Take the following steps to port applications from Fortran 77 to
Digital Fortran 90 with HPF for parallel
execution:
- Change compilers to Digital Fortran
90.
- Recompile the code as is using the Digital Fortran 90 compiler in scalar mode
(without using the
-wsf option). Digital Fortran 90 supports a substantial
number, but not all possible, extensions to Fortran 77. This
identifies the worst nonstandard offenders, if any, so you can
remove them from the scalar code base.
- Test and validate that the scalar code produces the
correct answers.
- Recompile using the
-wsf option (but without
changing the source code), test, and validate for a Farm (of
any size). You should expect no performance improvement; this
simply validates that there are no anomalies between scalar
and parallel.
- Find the "hot spots"
Identify the routines that use the most time. Do this by
profiling the scalar code compiled without -wsf ;
use the -p or -pg profiling options.
- Fortran 90-ize the hot spots.
- Convert global COMMON data used by these routines
into MODULE data. This should be straightforward if the
data consists of "global objects", but hard if the data is
"storage" that is heavily equivalenced. This involves changes
in non-hotspot routines that use the same data. A first step
is simply to place the COMMON statements into MODULEs and
replace INCLUDEs by USEs.
- Eliminate the use of Fortran 77 sequence association,
linear memory assumptions, pointers that are addresses (such
as Cray pointers), array element order assumptions (column-
wise storage), and so on.
- Change calling sequences to pass array arguments by
assumed shape. This involves changes on the caller and callee
sides. The routines must have explicit interfaces, most easily
provided by putting the routines in a module. Actual arguments
that look like array elements and really are array sections
must be replaced by array sections. Calling sequences can
be cleaned up by eliminating the passing of array sizes,
for example, and using inquiry intrinsic functions (such as
LBOUND, UBOUND) in the callee instead.
- Replace intensive computation, such as nested DO loops,
with Fortran 90 array assignments or HPF FORALL constructs.
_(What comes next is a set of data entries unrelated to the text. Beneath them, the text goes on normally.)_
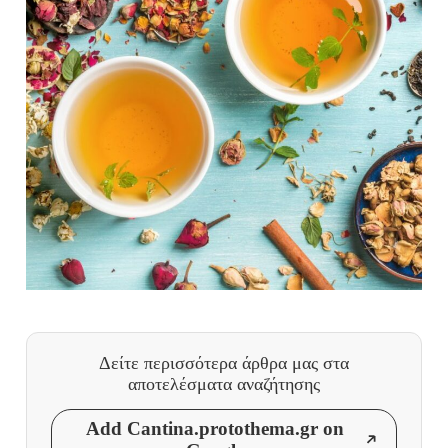
Δείτε περισσότερα άρθρα μας
στα
αποτελέσματα αναζήτησης
Add Cantina.protothema.gr on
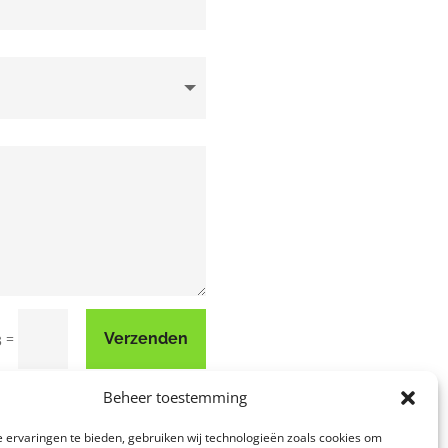
=
Verzenden
3
Beheer toestemming
 ervaringen te bieden, gebruiken wij technologieën zoals cookies om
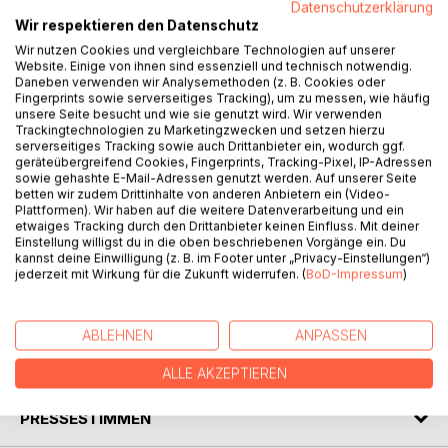
Datenschutzerklärung
Wir respektieren den Datenschutz
Wir nutzen Cookies und vergleichbare Technologien auf unserer
Im Jahr 2005 erhält Adrian Schlayer unerwartet Besuch von
Website. Einige von ihnen sind essenziell und technisch notwendig.
Vigdis, einer Schönheit aus Island. Sie spricht für ihn völlig
Daneben verwenden wir Analysemethoden (z. B. Cookies oder
unverständlich. Eine Stunde später stehen er und seine
Fingerprints sowie serverseitiges Tracking), um zu messen, wie häufig
unsere Seite besucht und wie sie genutzt wird. Wir verwenden
Besucherin vor zwei übel zugerichteten Leichen. Damit
Trackingtechnologien zu Marketingzwecken und setzen hierzu
beginnt für Adrian eine Jagd um den halben Globus. Er lernt
serverseitiges Tracking sowie auch Drittanbieter ein, wodurch ggf.
dabei die Welt des Esperanto kennen. Mitglieder eines
geräteübergreifend Cookies, Fingerprints, Tracking-Pixel, IP-Adressen
sowie gehashte E-Mail-Adressen genutzt werden. Auf unserer Seite
weltumspannenden Netzwerkes dieser Kunstsprache
betten wir zudem Drittinhalte von anderen Anbietern ein (Video-
helfen ihm und seiner Begleiterin weiter. Nur knapp
Plattformen). Wir haben auf die weitere Datenverarbeitung und ein
entrinnen Adrian und Vigdis dem Tod unter anderem auch
etwaiges Tracking durch den Drittanbieter keinen Einfluss. Mit deiner
Einstellung willigst du in die oben beschriebenen Vorgänge ein. Du
deshalb, weil Adrian rasend schnell Downhill fährt. Beim
kannst deine Einwilligung (z. B. im Footer unter „Privacy-Einstellungen“)
Show-Down auf Island steht Adrian mit seinem
jederzeit mit Wirkung für die Zukunft widerrufen. (
BoD-Impressum
)
Mountainbike vor der steilsten Abfahrt seines Lebens.
Unter ihm im Tal läuft Vigdis, seine große Liebe, in den Tod.
ABLEHNEN
ANPASSEN
AUTOR/IN
ALLE AKZEPTIEREN
PRESSESTIMMEN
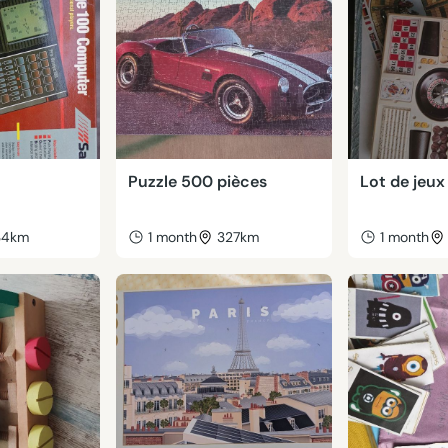
Puzzle 500 pièces
Lot de jeux
34km
1 month
327km
1 month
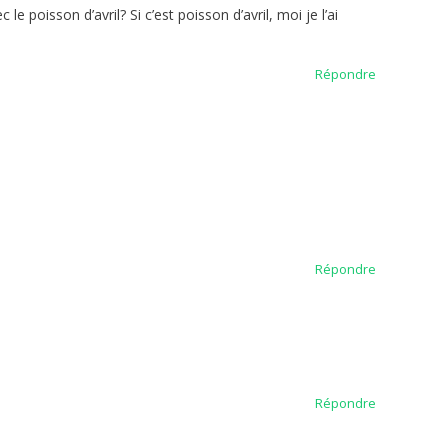
 poisson d’avril? Si c’est poisson d’avril, moi je l’ai
Répondre
Répondre
Répondre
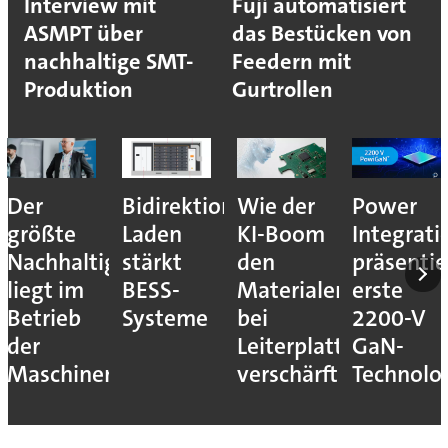
Interview mit
Fuji automatisiert
ASMPT über
das Bestücken von
nachhaltige SMT-
Feedern mit
Produktion
Gurtrollen
Der
Bidirektionales
Wie der
Power
größte
Laden
KI-Boom
Integrati
Nachhaltigkeitshebel
stärkt
den
präsentie
liegt im
BESS-
Materialengpass
erste
Betrieb
Systeme
bei
2200-V
der
Leiterplatten
GaN-
Maschinen
verschärft
Technolo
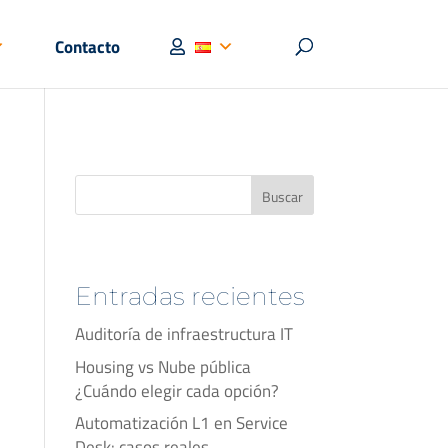
Contacto
Buscar
Entradas recientes
Auditoría de infraestructura IT
Housing vs Nube pública
¿Cuándo elegir cada opción?
Automatización L1 en Service
Desk: casos reales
- Recompile, test, and validate that the scalar code
produces the correct answers.
- Recompile using the
-wsf
and -show hpf
options, test, and validate for a PSE
Cluster (of any size including 1). You should expect no
performance improvement; this simply validates that there are
no anomalies between scalar and parallel.
- Data decomposition
- Analyze the usage of data in the hot spots for desired
ALIGNment locality and DISTRIBUTE across multiple processors.
Annotate code with HPF directives.
- Recompile, test, and validate that the scalar code
produces the correct answers.
- Recompile using the
-wsf and
-show HPF options, test, and validate for a
PSE Cluster. Pay particular
attention to messages produced by -show hpf ;
replace any serialized constructs identified by the
compiler with parallelizable constructs. Pay attention
to motion introduced by the compiler (identified by
-show hpf ); make sure it agrees with the motion
you expect from the HPF directives you thought you wrote.
- If the performance did not improve as expected, analyze
using the PSE profiler, modify the code, and return to step
4b.
- The rest of the code:
Repeat steps 3 and 4 for more of the code. Ideally, the structure
of the whole program should be rethought with Fortran 90 modules
in mind. Use of Fortran 90 constructs allows for a significant
improvement in the readability and maintainability of the code.